Я тоже съел все, немного отдышавшись. Как ни странно, когда он меня спросил: «Ну, что, полезешь еще?» — я ответил: «Обязательно?». После страшной боли я почувствовал себя опять духовно окрепшим. То была компенсация за совершенный мною духовный проступок. Броня снова замкнулась, и я стал неуязвим. Моя непреклонность, отсутствие страха и колебаний, одержали победу над его психикой; он был раздавлен своей неспособностью подчинить меня своим требованиям.
Наступил следующий день. Он все время крутился, вертелся внизу, ибо наверх не перебрался из какого-то принципа: «Раз уж сбросили, сам больше не лезу». На это его примитивного мышления хватало. В общем, он был вне себя, и метался, как зверь в клетке. Я же видел, что, побеждаю его своей непреклонностью, и мне было даже интересно. И опять на третий день я не отказался от добавки. До этого мы весь день пререкались, ругались, я опять доказывал, что имею прав больше, чем он. Играла здесь роль еще и чисто животная сторона голода. Но с другой стороны, я считал, что не могу ему уступить, и на этот раз одержал окончательную духовную победу. Я видел, как он весь корежится, говорит сам себе вполголоса: «Ну, какой я блатарь, если не могу задавить этого фраера… Я гад, падло». К счастью, через три дня яблоко раздора исчезло, но для него совместное пребывание в одной камере стало невозможным. Его убивало чувство какого-то унижения, поражения; сознание, что он не может меня добить. И вот, дня через два он прямо сказал: «Иди к начальнику и проси, чтобы меня или тебя взяли отсюда. Не заявишь, я тебя „сделаю“». Я понял, что это не пустая угроза, так как его «самоедство» переходило в исступление. Во время утренней проверки я потребовал начальника тюрьмы. И при раздаче обеда еще раз сказал, что если тот меня не примет, мои товарищи будут знать, что чекисты сознательно организуют убийство. Через полчаса или час меня вызвали. Начальником тюрьмы был парень, который пришел недавно с фронта; на руке его оставались еще следы ранения. Я ему объяснил положение вещей: «Вы меня держите с таким чудовищем. Всем известно, что он невменяемый, что у него тем самым право на убийство. Так вот, отношения у меня с ним дошли до точки: сегодня оно произойдет. Я сопротивляться не могу. Он — здоровенный мужик, которого вы сохраняете для расправы с другими заключенными, несмотря на десятки его преступлений. Имейте в виду: вы — молодой человек, вам есть, что терять, мне же терять нечего.

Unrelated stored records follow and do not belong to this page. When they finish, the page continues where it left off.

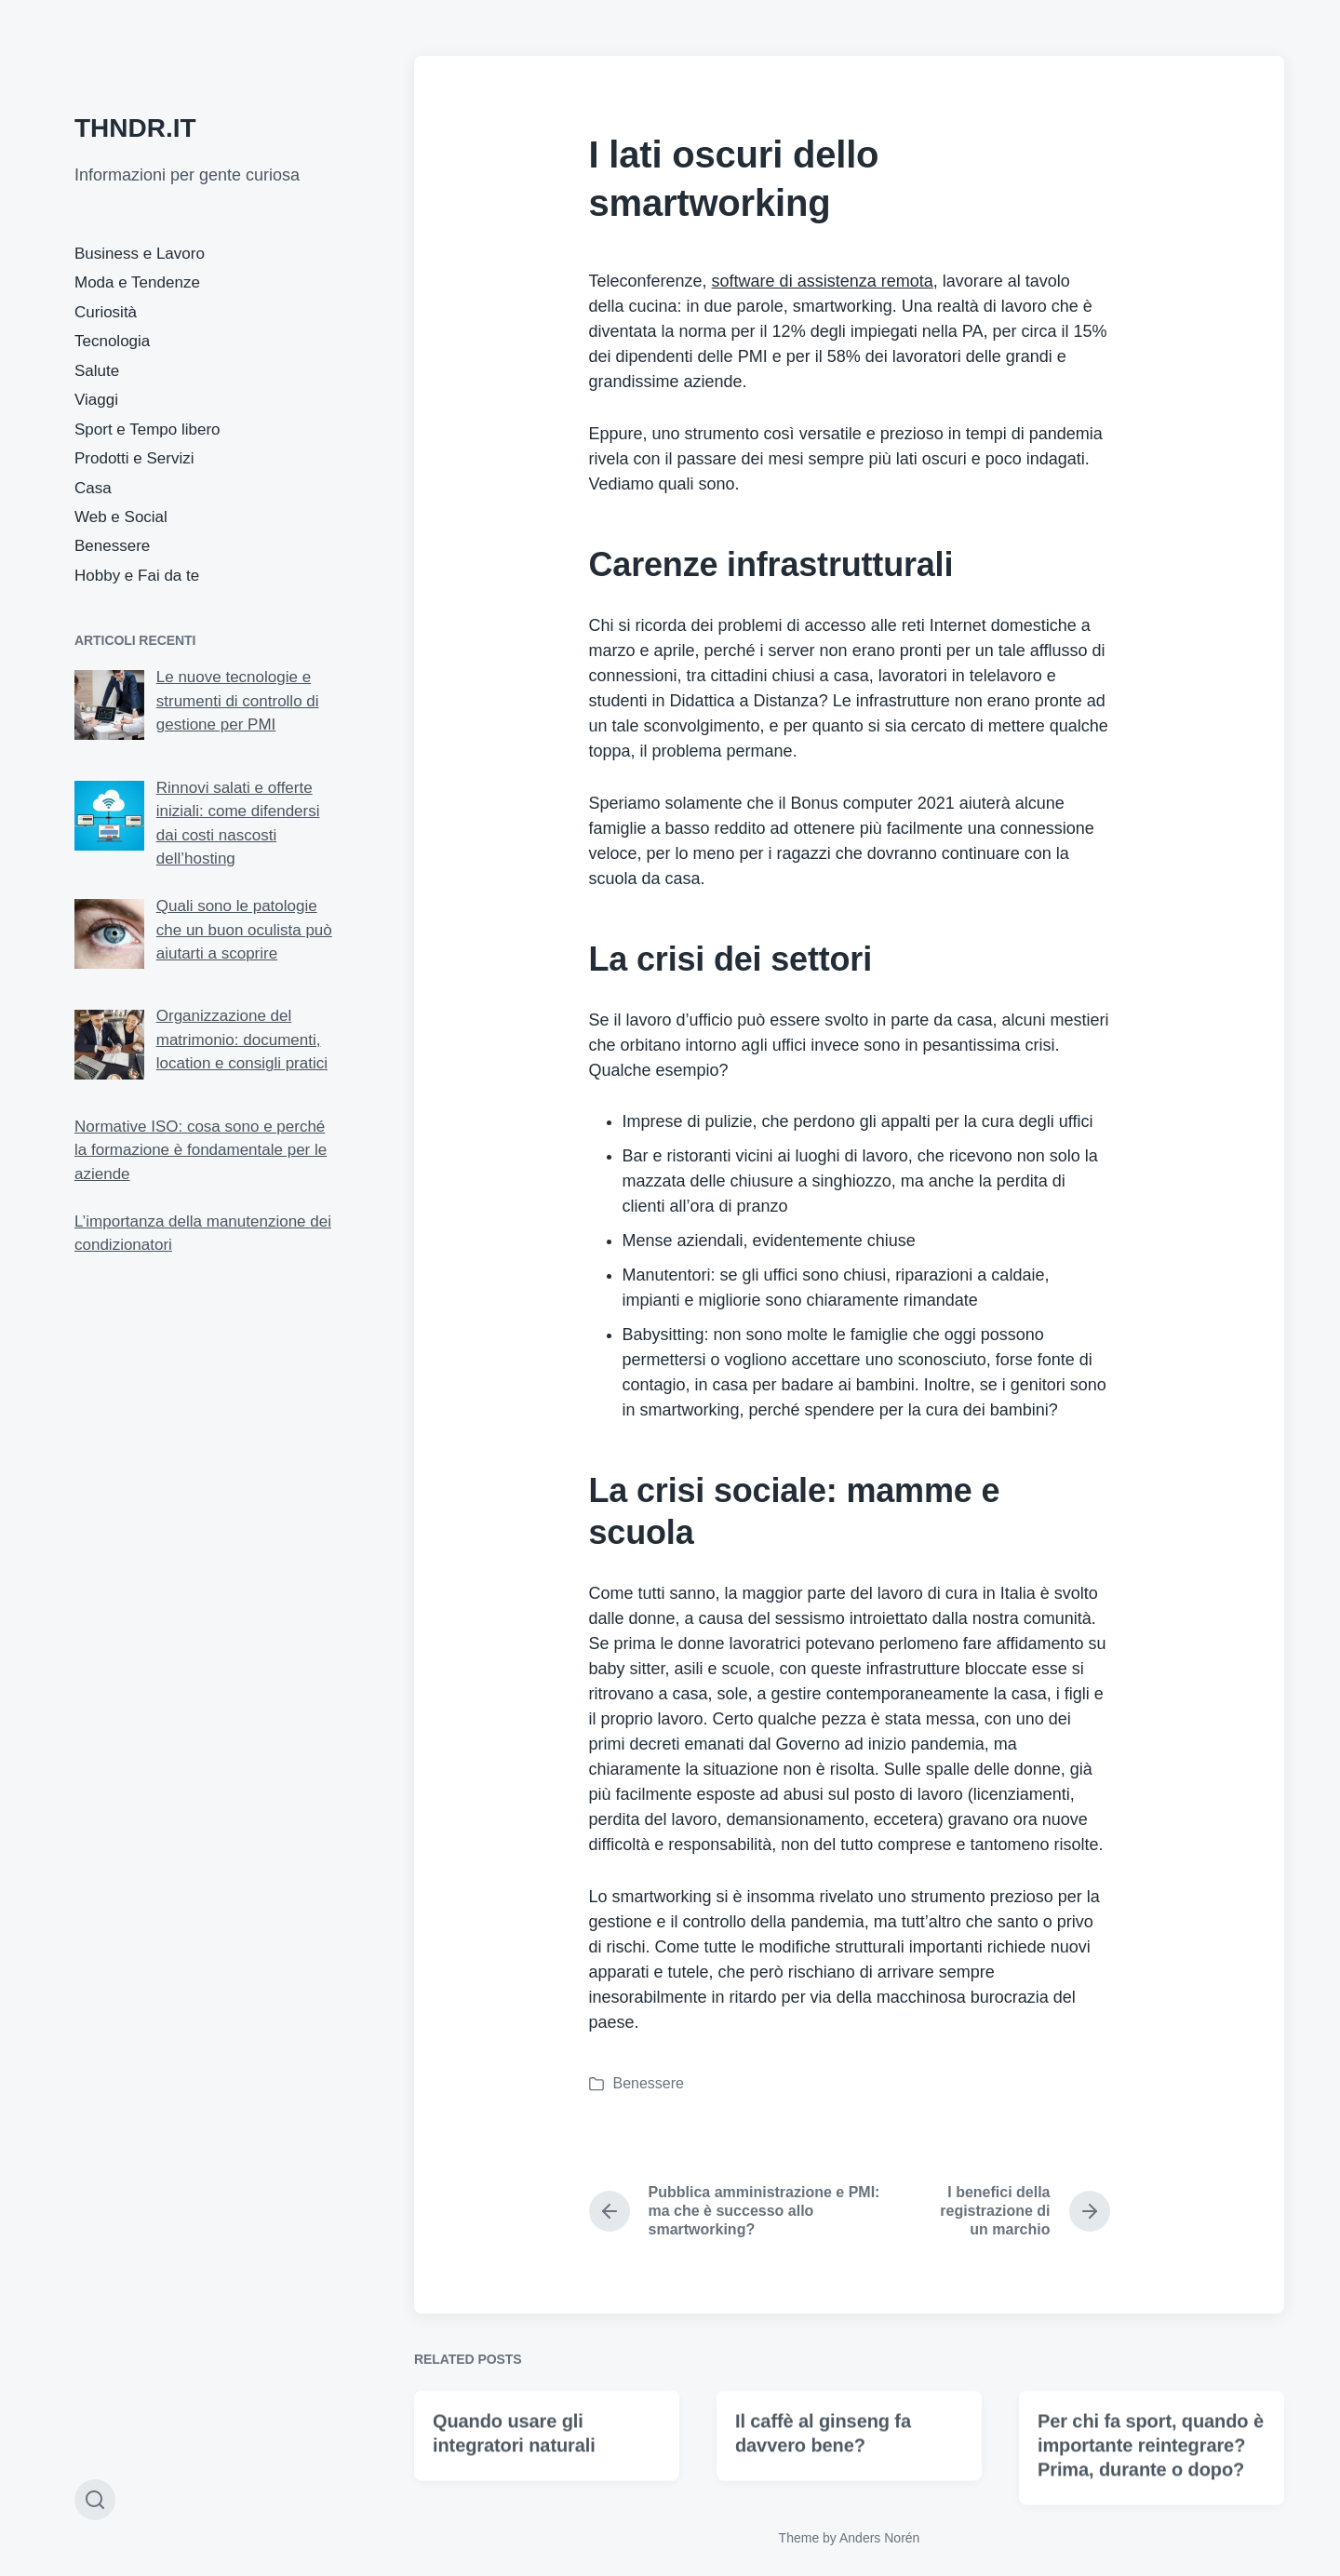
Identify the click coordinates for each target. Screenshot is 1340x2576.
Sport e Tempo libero (147, 429)
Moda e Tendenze (137, 282)
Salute (96, 371)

Если до вечерней проверки меня или его не переведут, я буду кричать на всю тюрьму, что лично вы совершаете убийство».
Может, угроза была и не страшной, но приятного тоже было мало. Начальник тюрьмы знает, что за ним следят надзиратели. Так или иначе, это возымело свое действие, и вечером раздалась команда: «Лом-Лопата, с вещами!» Я понял, что остался жив.
Лом-Лопату перевели в камеру, сорганизованную как раз в это время из бытовиков и уголовников, которые уже прошли следствие, а теперь дожидались суда и отправки на лагпункты. Их выводили на работу, на мотопилу. Лом-Лопата в первый же день, совершенно без всяких оснований и причин, топором отсек одному заключенному затылок. Видимо, нужна была разрядка, и раз не удалось на мне, он проделал это на совершенно другом человеке, первом встречном, подвернувшемся ему под руку. Ему опять дали десять лет, но это не имело для него никакого значения. Таких людей власти тогда не расстреливали, они были удобны для расправ с контриками.
Тайна славянской души
По странной, забавной случайности мы еще раз встретились с Лом-Лопатой. Это произошло уже на Воркуте в 1946 году, через три года после этого случая. Я там работал на заводе инженером, то есть был в привилегированном положении.
Лом-Лопату же прислали очередным этапом, и он, как ссученный вор, попал на мой лагпункт бригадиром режимной бригады. Как-то раз я увидел его издали, и мы перекинулись парой слов на лагерном жаргоне, что в переводе на русский соответствовало примерно следующему: «Ну, как, Лом, твое предсказание не сбылось?». «Да, ты — живучий».
Вскоре случилось так, что одного нашего чертежника за какую-то провинность должны были отправить в режимную бригаду. На правах старого знакомца я пошел к Лому вечером и сказал: «Так и так, придет к вам наш парень. Не обижать, не курочить, не раздевать. Смотри, чтобы был порядок». — «Ну, что ты, конечно».
Тут же на столе появился котелок с кашей, и он предложил мне принять участие в трапезе. Самое интересное, что я не чувствовал к нему ни злости, ни обиды, ничего решительно. Мы о чем-то поговорили, даже посмеялись и разошлись. Вскоре он уехал с Воркуты, так как послал вместо себя на медосмотр какого-то доходягу и его «сактировали». Такие истории были обычными. На Воркуте в те годы не держали очень истощенных. Лом попал в Карагандинские лагеря, хотя был, наверное, толще всех заключенных Воркутлага. Перед отъездом я его спросил: «Ну, как ты, Лом?». — «Ничего, когда сыт, я совершенно спокоен, мне ничего не надо».
Причина нашей вполне добродушной и беззлобной встречи открылась мне много позже, когда я стал переосмысливать описанные события. Я ненавижу ложные, вредоносные идеи и ярых их выразителей, но к людям, с которыми меня сталкивала жизнь, я редко испытывал ненависть, злобу, мстительность. Вместо нее появлялись отталкивание, отстранение, в худшем случае — презрение, омерзение. Длительное время я рассматривал в себе эти особенности как неполноценность и неспособность достаточно глубоко расчищать делянку жизни от сорняков и плевел. Потом успокоился, когда понял, что зло имеет главарей и задавленную ими мелочь. Ненависть нормальна к первым и неуместна — ко вторым. И если уж без этого чувства не проживешь, то презирать надо в первую очередь свою способность к низости, к греховному, к пагубному.